Saatleri Ayarlama Enstitüsü, ülkemiz insanının doğu ve batı arasında bocalamasını irdeleyen bir başucu romanıdır; toplumumuzun bu değişme süreci içindeki durumunu, bireyden yola çıkarak topluma varan bir yöntemle anlatır.
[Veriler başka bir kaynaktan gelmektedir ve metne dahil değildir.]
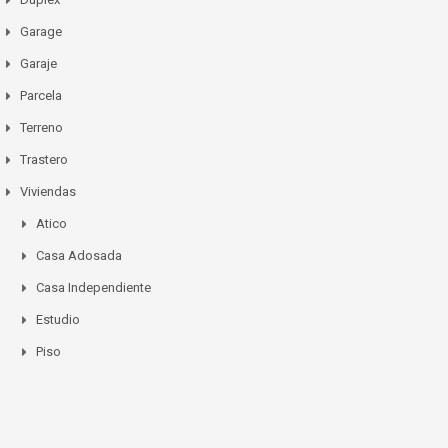
Garage
Garaje
Parcela
Terreno
Trastero
Viviendas
Atico
Casa Adosada
Casa Independiente
Estudio
Piso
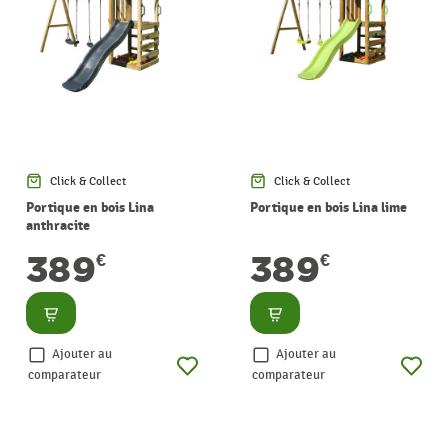
Click & Collect
Click & Collect
Portique en bois Lina
Portique en bois Lina lime
anthracite
389
389
€
€
Consulter
Consulter
Ajouter au
Ajouter au
comparateur
comparateur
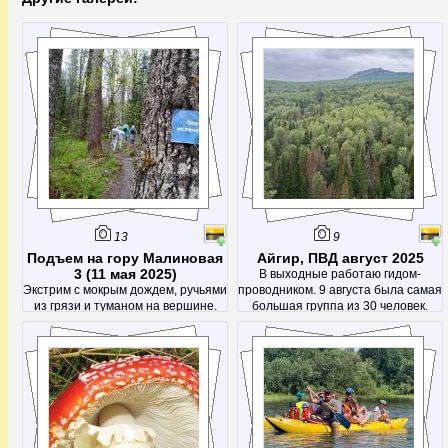
13
9
Подъем на гору Малиновая
Айгир, ПВД август 2025
3 (11 мая 2025)
В выходные работаю гидом-
Экстрим с мокрым дождем, ручьями
проводником. 9 августа была самая
из грязи и туманом на вершине.
большая группа из 30 человек.
После этой поездки было решено
Было весело)
посетить Малиновую еще раз -
чтоб кроме тумана увидеть
красоты с вершины)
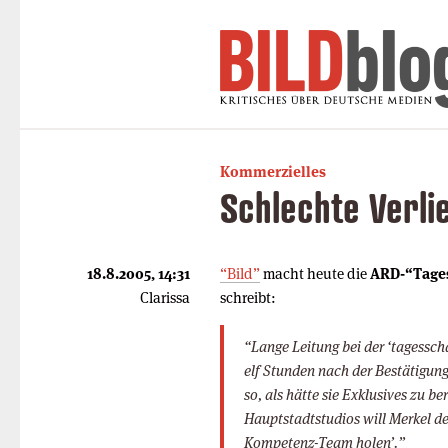
Kommerzielles
Schlechte Verli
18.8.2005, 14:31
“Bild”
macht heute die
ARD-“Tage
Clarissa
schreibt:
“Lange Leitung bei der ‘tagess
elf Stunden nach der Bestätigun
so, als hätte sie Exklusives zu b
Hauptstadtstudios will Merkel de
Kompetenz-Team holen’.”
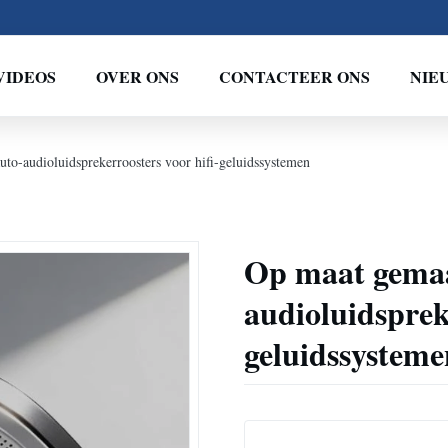
VIDEOS
OVER ONS
CONTACTEER ONS
NIE
to-audioluidsprekerroosters voor hifi-geluidssystemen
Op maat gemaak
audioluidspreke
geluidssysteme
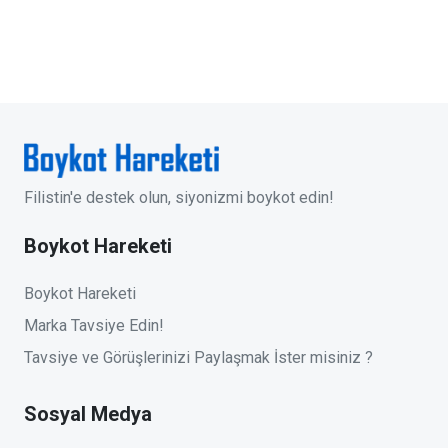
Filistin'e destek olun, siyonizmi boykot edin!
Boykot Hareketi
Boykot Hareketi
Marka Tavsiye Edin!
Tavsiye ve Görüşlerinizi Paylaşmak İster misiniz ?
Sosyal Medya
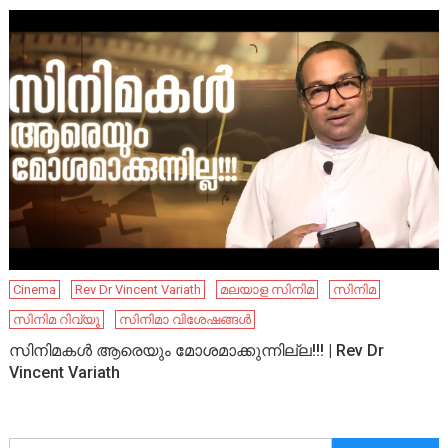
Cinema
Rev Dr Vincent Variath
മലയാള സിനിമ
സിനിമ
സിനിമ റിവ്യൂ
സിനിമാ വിശേഷങ്ങൾ
സിനിമകൾ ആരെയും മോശമാക്കുന്നില്ല!!! | Rev Dr
Vincent Variath
അനേഷിക്കുക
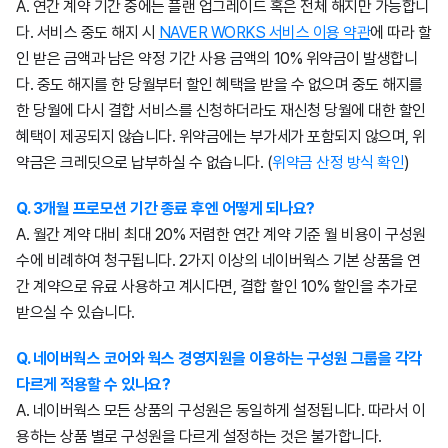
A. 연간 계약 기간 중에는 플랜 업그레이드 혹은 전체 해지만 가능합니
다. 서비스 중도 해지 시
NAVER WORKS 서비스 이용 약관
에 따라 할
인 받은 금액과 남은 약정 기간 사용 금액의 10% 위약금이 발생합니
다. 중도 해지를 한 당월부터 할인 혜택을 받을 수 없으며 중도 해지를
한 당월에 다시 결합 서비스를 신청하더라도 재신청 당월에 대한 할인
혜택이 제공되지 않습니다. 위약금에는 부가세가 포함되지 않으며, 위
약금은 크레딧으로 납부하실 수 없습니다. (
위약금 산정 방식 확인
)
Q. 3개월 프로모션 기간 종료 후엔 어떻게 되나요?
A. 월간 계약 대비 최대 20% 저렴한 연간 계약 기준 월 비용이 구성원
수에 비례하여 청구됩니다. 2가지 이상의 네이버웍스 기본 상품을 연
간 계약으로 유료 사용하고 계시다면, 결합 할인 10% 할인을 추가로
받으실 수 있습니다.
Q. 네이버웍스 코어와 웍스 경영지원을 이용하는 구성원 그룹을 각각
다르게 적용할 수 있나요?
A. 네이버웍스 모든 상품의 구성원은 동일하게 설정됩니다. 따라서 이
용하는 상품 별로 구성원을 다르게 설정하는 것은 불가합니다.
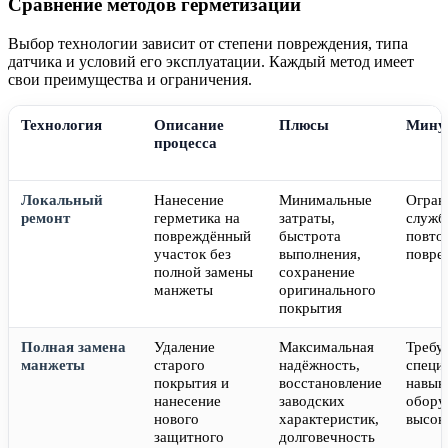
Сравнение методов герметизации
Выбор технологии зависит от степени повреждения, типа
датчика и условий его эксплуатации. Каждый метод имеет
свои преимущества и ограничения.
Технология
Описание
Плюсы
Мину
процесса
Локальный
Нанесение
Минимальные
Огран
ремонт
герметика на
затраты,
служб
повреждённый
быстрота
повто
участок без
выполнения,
повре
полной замены
сохранение
манжеты
оригинального
покрытия
Полная замена
Удаление
Максимальная
Требу
манжеты
старого
надёжность,
специ
покрытия и
восстановление
навык
нанесение
заводских
обору
нового
характеристик,
высок
защитного
долговечность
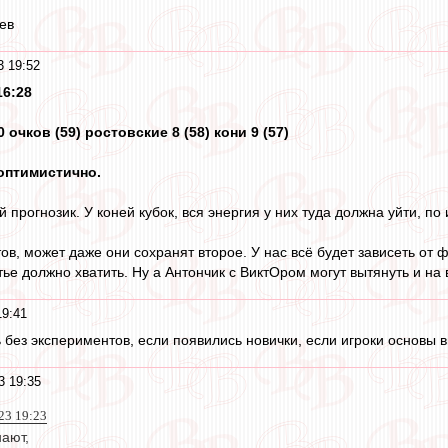
ев
3 19:52
16:28
 очков (59) ростовские 8 (58) кони 9 (57)
 оптимистично.
 прогнозик. У коней кубок, вся энергия у них туда должна уйти, по 
тов, может даже они сохранят второе. У нас всё будет зависеть от
тье должно хватить. Ну а Антончик с ВиктОром могут вытянуть и на 
19:41
сь без экспериментов, если появились новички, если игроки основы 
3 19:35
23 19:23
нают,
Alegorik bir hicivdir, bu roman. Zaman, mekan, insan, toplum, bürokrasi, menfaatler, ölüm, yalnızlık, iletişim, sabır, mutluluk gibi kavramlar üzerine okumalar vardır. Romanda mekan olarak İstanbul seçilmiştir. Zaman ise doğrusal çizgi üzerinde ilerler. Çocukluğundan alıp yaşlılığına kadar akmaktadır.Klasikle modern Emine ile Pakize karakterleriyle bütünleşmiştir. Emine’yle birlikteyken gerçeklerin içinde zahirde fakir ama mutlu adamı oynamaktadır. Oysa Pakize’yle beraberken yalanla dolu havayı teneffüs eden zengin fakat mutsuz bir adam olmuştur.Tarihi hikayelerle zenginleştirilmiş içerik, okuru doldurur. (Örneğin ; Aziz Paşa’ya tepside sunulan hediye).Tasvirler şapka çıkarttırır (Örneğin ; Cemal Bey,Topal İsmail)
Gözlemlerle dolu bir romandır.Arka sıralarda oturur sınıfı seyrederdim diyen yazar adeta bu romanıyla anlatım ve sinematografi gücünü ispat ediyor.Osmanlıca kelimelerin ağırlıkta olması anlamayı güçleştirirken, uzun cümleler okuma hızını yavaşlatıyor.Gözlemleriyle Peyami Safa’ninkileri -örneğin ; Yalnızız- andıran roman , Hayri İrdal karakteri ve olay örgüsüyle kısmen George Orwell’in 1984’üne benzer.Winston Smith’in 101 no’lu odadan çıktıktan sonra , ” Artık Büyük Birader’i seviyorum” itirafıyla Hayri İrdal’ın “Artık S.A.E.’nü sorgulamıyorum hatta seviyorum” deyişi yakınlık arz eder. Ayrıca olayların dışında kalmayı yeğleyen tek kişinin oğlu Ahmet oluşu düşündürücüdür. Atlı Karanca alegorisiyle her şey özetlenir. Nihayetinde özgünlüğü ve kalitesiyle güzel kitaptır, okunması tavsiye edilir.